I’ll say that Mrs. R.’s parents and sibs and cousins have been nothing but warm and generous to me for 4 decades, but the god parents were a real piece of work and in the early years of our marriage (now 37 years) I went to many family feasts at her god parents’ house. It was the first one I remember most vividly.
Picture this. It wasn’t Thanksgiving. Probably Easter, but I can’t remember. One long table in the basement, with a bar on one wall. Mrs. R.’s God father had been cooking for two days. He was a big man. Size 52 belt. I think that qualifies as big. I was new to the god parents (the future Mrs. R. and I were, as far as they knew, just “courting” — yeah, right) and I was actually looking forward to the meal. I was hungry and I like Italian food. It was already around 1:30 pm and we had driven a couple of hundred miles to get there. Out comes the antipasto. Lots of it. I paced myself for the main course. That came out next. Various kinds of pasta (stuffed shells, macaroni and cheese, rigatoni). I wanted to show I appreciated their food and their culture and I was hungry. So I dug in. Even had seconds. Of the main course.

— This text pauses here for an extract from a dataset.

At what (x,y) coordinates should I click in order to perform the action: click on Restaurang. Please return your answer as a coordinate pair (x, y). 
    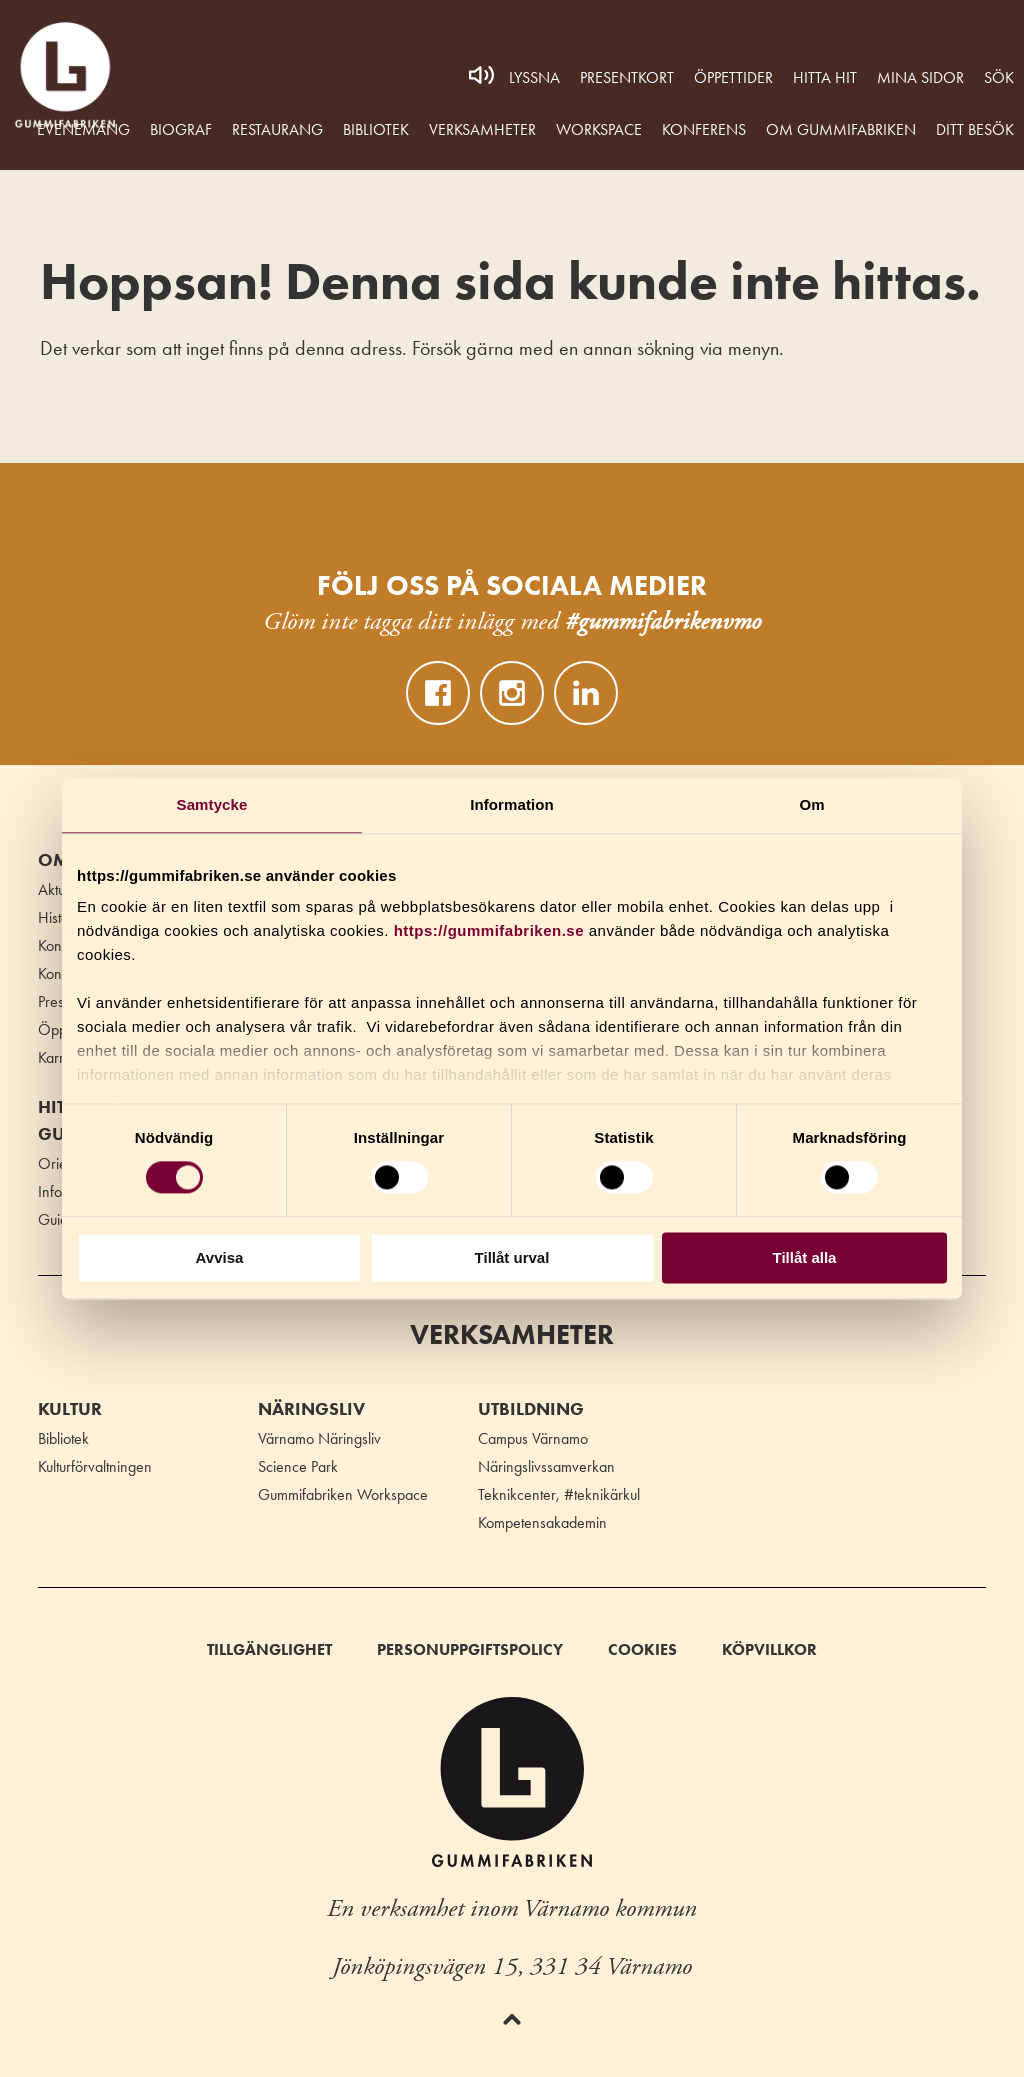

Which wasn’t the main course. That was the ham, the roast beef and the turkey, with four or five kinds of vegetables. Everyone else knew this was coming but I already had pasta coming out of my ears. I tried filling my plate with smallish portions of each thing, but there were so many my plate could hardly hold it all. I ate. Then I ate some more. I was turning green. I wasn’t sure how much could fit in there, but apparently one’s stomach is fairly extensible. Fortunately Italians aren’t that big on desserts, so I could finesse the fruits and the nuts and the cookies and the pastries, but I was pretty close to an unseemly emesis by the time I watched with blessed relief the dishes being cleared from the table and I could hear the left overs being wrapped for further distribution in the kitchen.

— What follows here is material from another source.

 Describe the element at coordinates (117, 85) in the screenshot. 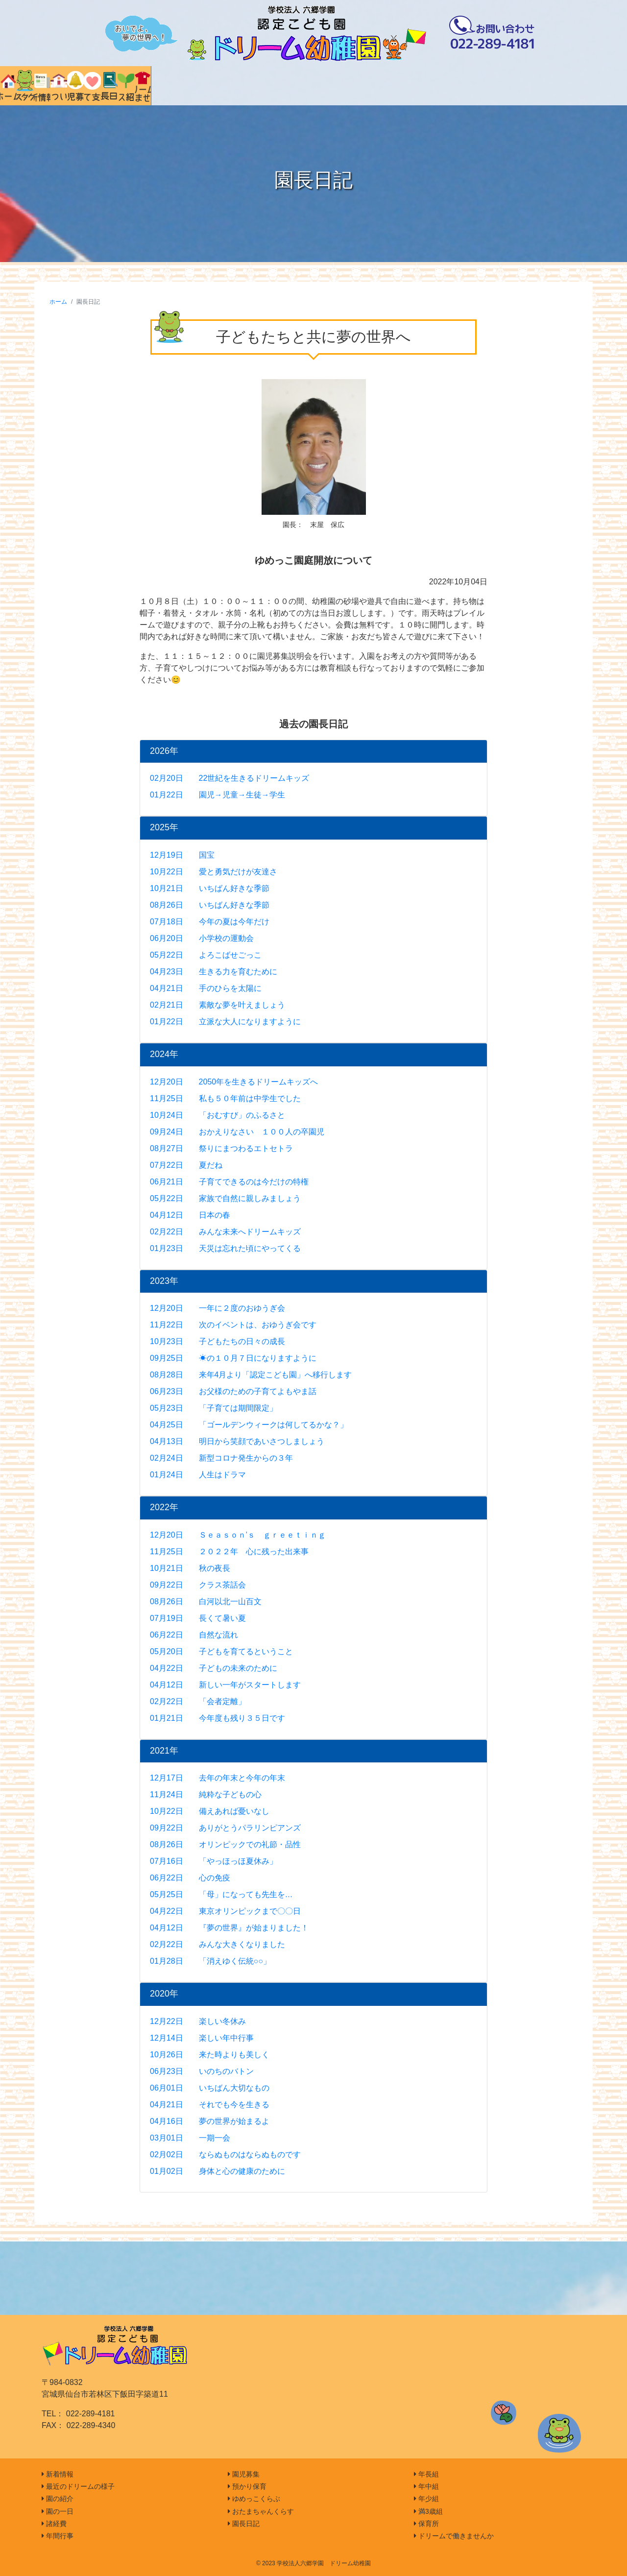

But then I became aware that it wasn’t just cleaning up going on there. No sooner had the last dish been cleared away (now 3 hours post prandial), when they started “breaking out the sandwiches.” Yes, that’s right. They started eating all over again. Roast beef, ham, turkey sandwiches. Pastry and coffee. I thought I was going to die.
If you do that often enough you wind up with a size 52 belt. Despite my long and happy marriage in that family, I still have a size 33 waist, so it’s proof I’m educable. I learned how to endure and even to enjoy. I still eat too much on Thanksgiving, although now it is we who do the hosting and my poor son-in-law and daughter often are on their third holiday meal by the time they hit our house.
But they’ll figure it out. Just like I did.